Take for example the JW Anderson patchwork knit cardigan worn by Harry Styles that recently entered the collections of the Victoria and Albert Museum. That cardigan would not be in the National Collections if it had not been popularized during the pandemic by the version that a young American knitter, Liv Huffman, made of it. Harry Styles wore that cardigan to a concert rehearsal and Huffman decided to recreate it and teach how to knit it via her Tik Tok account. Hundreds of fans began to knit their own versions and it went so viral that JW Anderson released the patterns and instructions to reproduce it according to the original design. Such was the popularity of the cardigan that the V&A now exhibits, Harry's cardigan alongside the knitted one by Liv Huffman in the Fashion and Textile galleries. The full story can be seen in the documentary series Secrets of the Museum on BBC Player and versions knitted around the world can be easily traced with the hashtag #HarryStylesCardigan. Examples and anecdotes like this were innumerable during the pandemic and show that the creative power of fashion is what is important. Not all of us need to start knitting to create a positive change, but we can all find imaginative solutions to reduce unnecessary consumption.
Fashion that matters is built in the present. Approaching the materiality of clothing, knowing textiles and their creation processes, valuing quality, sustainability and good design are good guides to review our wardrobe. I do not mean that we should have a nostalgic look and recover the past to relive it in the present. Nor is it about going back to needle work or sewing and not buying new clothes anymore. Rather, it is about giving meaning in the present to what we bought in the past and giving our creative abilities a chance to build a subjectivity for ourselves. It's not about wearing old clothes; it's about developing a style that admits the incorporation of what we already have. It makes no sense to go against the grain of the times. That's not fashion either.
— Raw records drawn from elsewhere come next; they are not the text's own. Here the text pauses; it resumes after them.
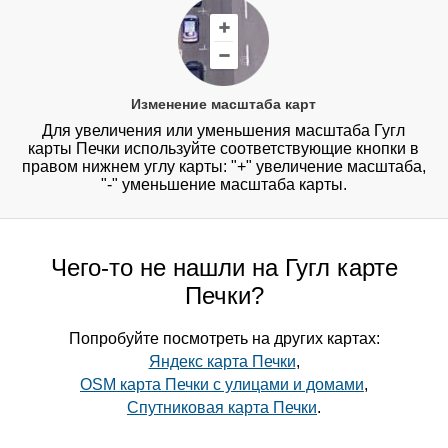
Изменение масштаба карт
Для увеличения или уменьшения масштаба Гугл
карты Печки используйте соответствующие кнопки в
правом нижнем углу карты: "+" увеличение масштаба,
"-" уменьшение масштаба карты.
Чего-то не нашли на Гугл карте
Печки?
Попробуйте посмотреть на других картах:
Яндекс карта Печки
,
OSM карта Печки с улицами и домами
,
Спутниковая карта Печки
.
This new way of relating to fashion should also be applied to our purchases and as responsible consumers we have to demand that sustainability is not for the rich or a prerogative of luxury brands. All brands should offer sustainable alternatives for a wide variety of audiences. Clearly this is a utopia but when we talk about inclusive fashion brands, the question of class is as important as that of gender, identity or sizes. The great Italian fashion theorist, Maria Luisa Frisa says that “fashion has become an insular phenomenon, which is dangerously positioning itself outside of society”. This is an alert so that individually and collectively we make sense of fashion practices. The communicational power of fashion is fascinating, and we have to master it in our own ways. The “Harry Styles’ cardigan phenomenon” was a phenomenon of global communication. If it hadn't been for a Liv Huffman, that cardigan wouldn't be a museum piece today. Many media outlets highlight now JW Anderson's gesture of making patterns available but quickly forget that the main link that unites the chain was Huffman's video on Tik Tok.
Fashion is more vital than ever and truly takes centre stage in our lives. Fashion is in our Instagram accounts. We all follow at least one influencer, we watch fashion shows and adverts, we follow our favourite brands or wait for the big sign of Sale on the feed. Fashion is a complex system that connects us with the world. We have to know how to use it for our benefit and according to our wishes. And if the Pantone colour of the year for 2023 will be “Digital lavender” but you actually like the plain Green, well just choose your plain Green and make it the mark of your identity.

Marcelo Marino is an Art Historian and the Director of “Estudios de Moda” (Fashion Studies), a series of books on Fashion History and Fashion Theory published in Spanish in Buenos Aires and Madrid by Ampersand.